Despite the fact that many people saw the reduction in interest rates as an unavoidable consequence, the markets were unable to rally after this announcement. Before the Federal Reserve made its pronouncement, the price of bitcoin had a significant increase, reaching a high of more than $94,000. However, later that evening, the price of bitcoin fell below $90,000. In his statement, Tim Enneking noted that the third 25 basis point reduction in the Federal Reserve’s interest rate in 2025 was “one of the poorest kept secrets ever,” and he added that it was “Completely priced in.” In an email, Katherine Dowling, an advisor at Bitwise Asset Management, was quoted as saying, “On the macro front, the most recent interest rate reduction was already priced in, but all eyes are on what this move signals for future decisions and where the Fed may ultimately want to land.” This is a perspective that is similar to the one that was expressed by Dowling.
Those who are keeping an eye on the fluctuations in the prices of digital currencies and who are attempting to forecast future trends should bear in mind that “Policy developments are extremely important,” as Wendy O. remarked.
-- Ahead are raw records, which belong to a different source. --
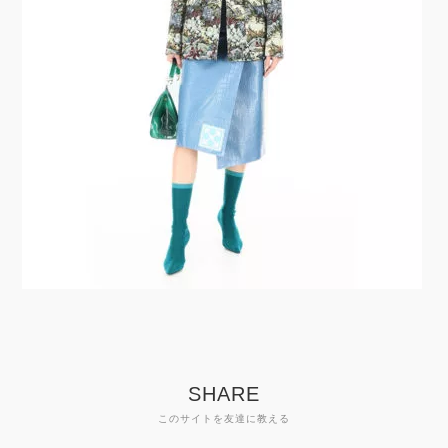
SHARE
このサイトを友達に教える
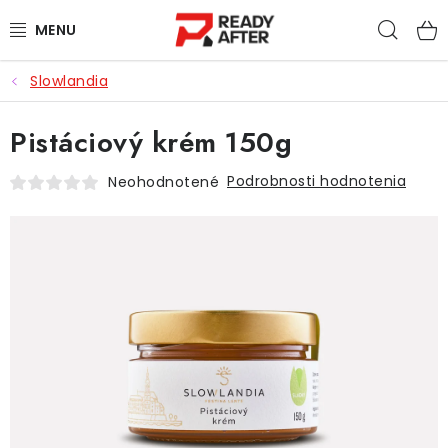
Prejsť
Hľad
na
obsah
Slowlandia
KÁVA
Pistáciový krém 150g
SYPANÉ ČAJE
Podrobnosti hodnotenia
Neohodnotené
CASCARA
PRÍSLUŠENSTVO
POCHUTINY
PRE DETI
ZĽAVNENÉ PRODUKTY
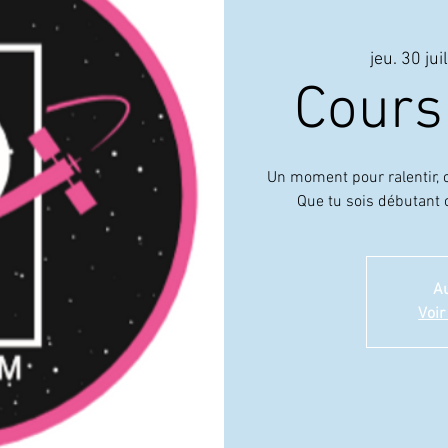
jeu. 30 juil
Cours
Un moment pour ralentir, c
Que tu sois débutant ou
Au
Voir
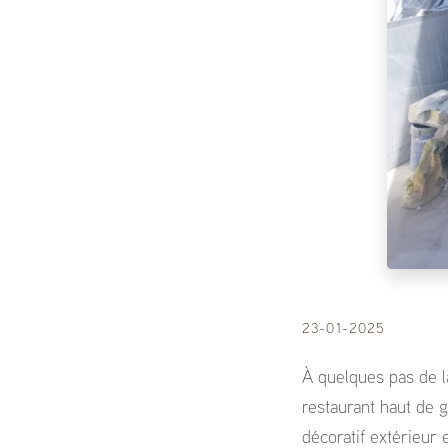
23-01-2025
À quelques pas de l
restaurant haut de 
décoratif extérieur 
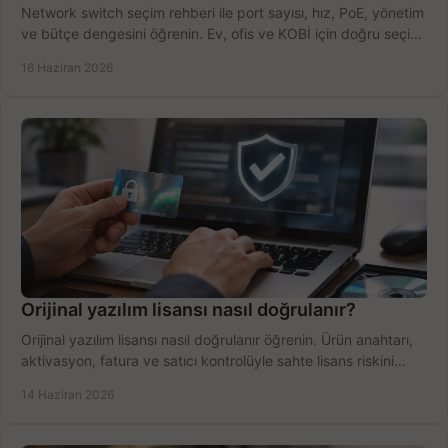
Network switch seçim rehberi ile port sayısı, hız, PoE, yönetim
ve bütçe dengesini öğrenin. Ev, ofis ve KOBİ için doğru seçimi
yapın.
16 Haziran 2026
Orijinal yazılım lisansı nasıl doğrulanır?
Orijinal yazılım lisansı nasıl doğrulanır öğrenin. Ürün anahtarı,
aktivasyon, fatura ve satıcı kontrolüyle sahte lisans riskini
azaltın.
14 Haziran 2026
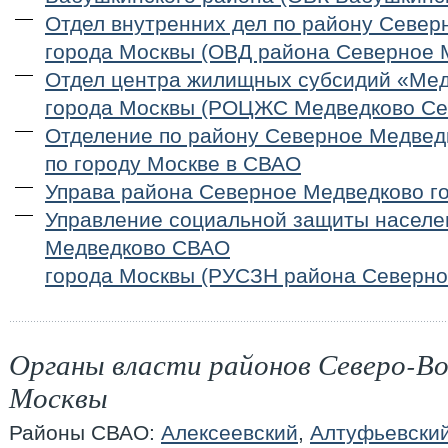
Отдел внутренних дел по району Севе
города Москвы (ОВД района Северное 
Отдел центра жилищных субсидий «Ме
города Москвы (РОЦЖС Медведково Се
Отделение по району Северное Медве
по городу Москве в СВАО
Управа района Северное Медведково г
Управление социальной защиты населе
Медведково СВАО
города Москвы (РУСЗН района Северно
Органы власти районов Северо-Во
Москвы
Районы СВАО:
Алексеевский
,
Алтуфьевски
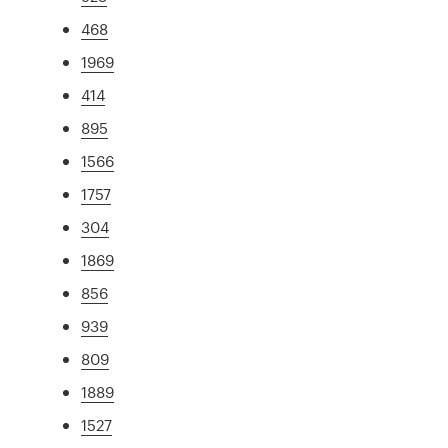
468
1969
414
895
1566
1757
304
1869
856
939
809
1889
1527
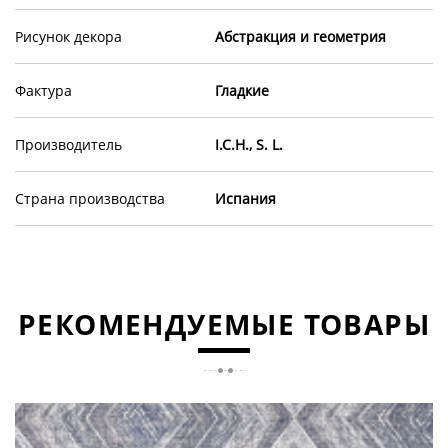
Рисунок декора
Абстракция и геометрия
Фактура
Гладкие
Производитель
I.C.H., S. L.
Страна производства
Испания
РЕКОМЕНДУЕМЫЕ ТОВАРЫ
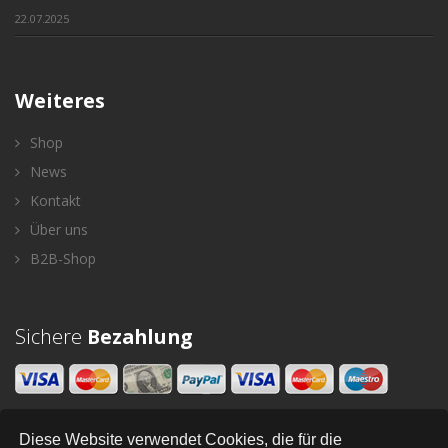
22.07.2025
Weiteres
Shop
News
Kontakt
Über uns
B2B-Shop
Sichere
Bezahlung
Diese Website verwendet Cookies, die für die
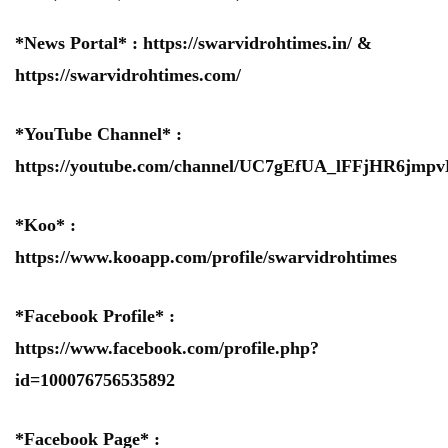
*News Portal* :
https://swarvidrohtimes.in/
&
https://swarvidrohtimes.com/
*YouTube Channel* :
https://youtube.com/channel/UC7gEfUA_lFFjHR6jm
*Koo* :
https://www.kooapp.com/profile/swarvidrohtimes
*Facebook Profile* :
https://www.facebook.com/profile.php?
id=100076756535892
*Facebook Page* :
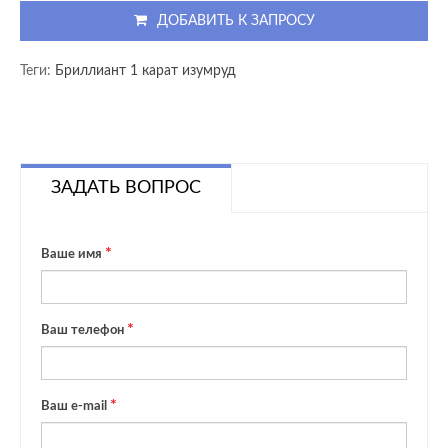
ДОБАВИТЬ К ЗАПРОСУ
Теги:
Бриллиант 1 карат изумруд
ЗАДАТЬ ВОПРОС
Ваше имя
Ваш телефон
Ваш e-mail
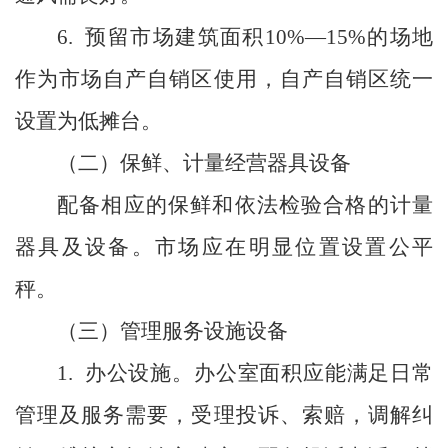
6.
预留市场建筑面积
10%—15%
的场地
作为市场自产自销区使用，自产自销区统一
设置为低摊台。
（二）保鲜、计量经营器具设备
配备相应的保鲜和依法检验合格的计量
器具及设备。市场应在明显位置设置公平
秤。
（三）管理服务设施设备
1.
办公设施。办公室面积应能满足日常
管理及服务需要，受理投诉、索赔，调解纠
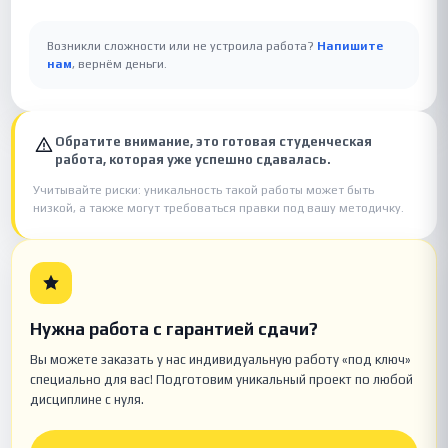
Возникли сложности или не устроила работа?
Напишите
нам
, вернём деньги.
Обратите внимание, это готовая студенческая
работа, которая уже успешно сдавалась.
Учитывайте риски: уникальность такой работы может быть
низкой, а также могут требоваться правки под вашу методичку.
Нужна работа с гарантией сдачи?
Вы можете заказать у нас индивидуальную работу «под ключ»
специально для вас! Подготовим уникальный проект по любой
дисциплине с нуля.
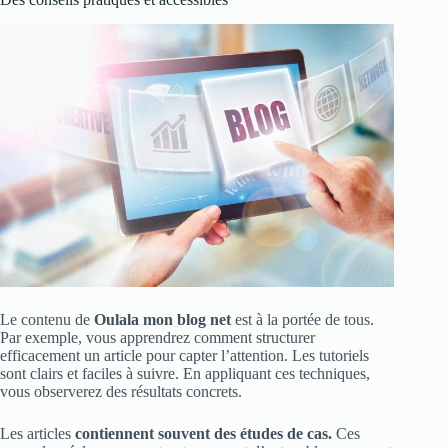
Le contenu de
Oulala mon blog net
est à la portée de tous.
Par exemple, vous apprendrez comment structurer
efficacement un article pour capter l’attention. Les tutoriels
sont clairs et faciles à suivre. En appliquant ces techniques,
vous observerez des résultats concrets.
Les articles
contiennent souvent des études de cas.
Ces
Similar perspectives were expressed by other analysts, including Joe DiPasquale, a cryptocurrency hedge fund manager. DiPasquale emphasized that investors’ expectations regarding future Federal Reserve policy will have a significant impact on the performance of digital currencies in the short term. The next move for Bitcoin is less about this single Fed decrease and more about whether markets embrace the notion of a shallow easing cycle, he wrote. “Bitcoin’s next move is less about this single Fed cut.” According to DiPasquale, “that backdrop is still constructive for bitcoin and other high-beta assets,” provided that lower real yields and the increased liquidity support continue to exist without causing a serious growth concern.
Important insights regarding the substantial influence of the Federal Reserve, with a particular emphasis on the significance of liquidity issues. “Bitcoin initially sold off on hawkish guidance from the Federal Reserve,” he noted. “However, the more intriguing narrative is the structural shift in the liquidity cycle,” he added. Quantitative tightening has come to an end, and the Federal Reserve has resumed its practice of purchasing Treasuries. An important point that Selby stressed was that “the next Fed chair could significantly alter market expectations.” Following the announcement of Trump’s decision, the appointee assumes the role of the shadow chair of the Federal Reserve. This causes the markets to begin considering the impending policy stance of this individual far in advance of their official appointment. Specifically referring to Kevin Hassett, who is currently serving as the director of the National Economic Council of the United States, he made the following observation: “If it’s someone like Kevin Hassett, expect rate cut expectations for 2026 to shift meaningfully.” Specifically, the market structure bill, which is intended at clarifying the jurisdictional borders between the Securities and Exchange Commission and the United States Commodity Futures Trading Commission in relation to digital assets, was noted by analysts as one of the current legislative attempts. Dowling notes that the passage of such legislation may offer the larger crypto environment with increased regulatory clarity while also spurring a surge of institutional investment. This is something that could be made possible by the law.